#
Metadata, Clinical Metadata Tiers and Data Levels
The Data Standards pages of the HTAN Data Portal provide a detailed overview of the HTAN Data Model. A basic description of how the HTAN Data Model is organized is provided on this page.
#
Metadata
Metadata means data about data. Metadata enables both data searchability and interpretability. For HTAN, this includes sample and case identifiers, patient information (e.g. demographics), biospecimen information (e.g. tumor type), and assay-specific information (e.g. experiment protocol, assay reagents or assay technology).

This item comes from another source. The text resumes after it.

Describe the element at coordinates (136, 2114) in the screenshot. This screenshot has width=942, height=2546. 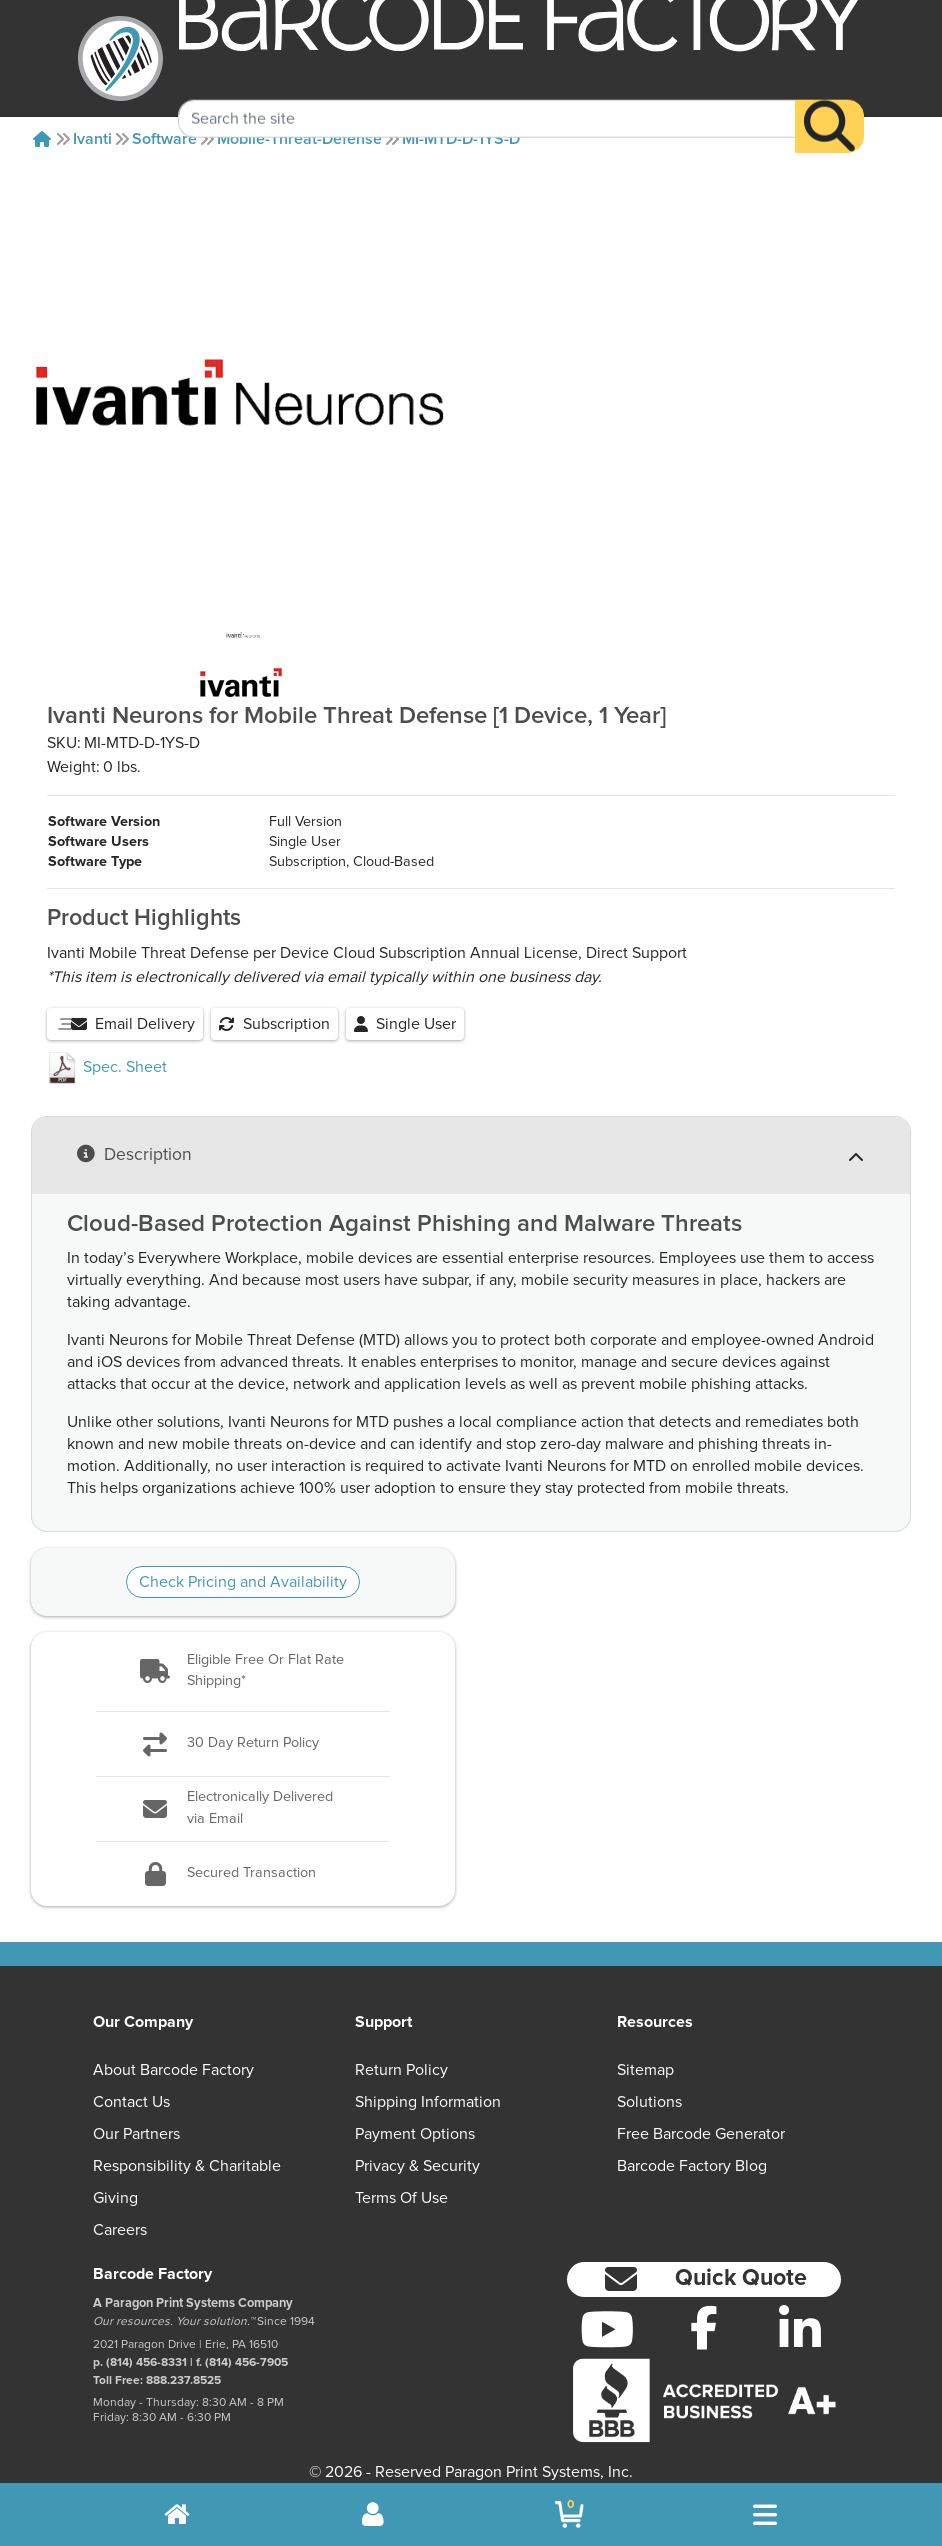 I see `Our Partners` at that location.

Metadata can be further divided into broad categories:
- clinical metadata;
- biospecimen metadata; and
- assay metadata.
Clinical Metadata is divided into Tiers as described in
#
Clinical Metadata Tiers
Clinical metadata is organized into tiers. The structure of these tiers differs in Phase 1 and Phase 2 of HTAN. In Phase 1 there were three clinical data tiers. In Phase 2, there are two. For both phases, Tier 1 represents clinical data which is generally common to all studies and Atlases. Higher tiers are extensions to Tier 1, some of which are cancer or study-specific.
#
Phase 2 Clinical Metadata Tiers
In HTAN Phase 2, there are only two clinical metadata tiers. Tier 1 metadata is divided into multiple categories, including Demographics, Diagosis, Family History, Exposure, Molecular Test, Therapy, Follow Up and Vital Status. Tier 2 contains any cancer or study-specific clinical information which is not represented in Tier 1. Tier 2 is a flexible comma-separated value (csv) file. The only required attribute is HTAN Participant ID. All other attributes (columns headers) are determined by the submitting Center. Figure 2 provides an general representation of the model.
#
Phase 1 Clinical Metadata Tiers
In HTAN Phase 1, Tier 1 clinical metadata was based on the NCI's Genomic Data Commons (GDC) clinical data model. Similar to HTAN Phase 2, Tier 1 metadata was divided into multiple categories, including Demographics, Diagosis, Family History, Exposure, Molecular Test, Therapy, Follow Up and Vital Status Update. However, the attributes, valid values and requirements differ between Phase 1 and Phase 2 for each of these Tier 1 clinical metadata categories. Phase 1 Tiers two and three are disease-agnostic (Tier 2) and disease-specific (Tier 3) extensions to the GDC model. These tiers are shown in figure 3 and are described more on the Clinical Data Page.
#
Assay Data Levels
The HTAN Data Model divides assay data into levels. Each assay type has levels progressing from raw data to more processed data. This is illustrated in Figure 4 for sequencing data. Please see each assay's page within Data Standards for more information.
For Sequencing data, the HTAN Model Data levels help distinguish data as open access versus access-controlled. For example, level 1 and 2 sequencing data are access-controlled data.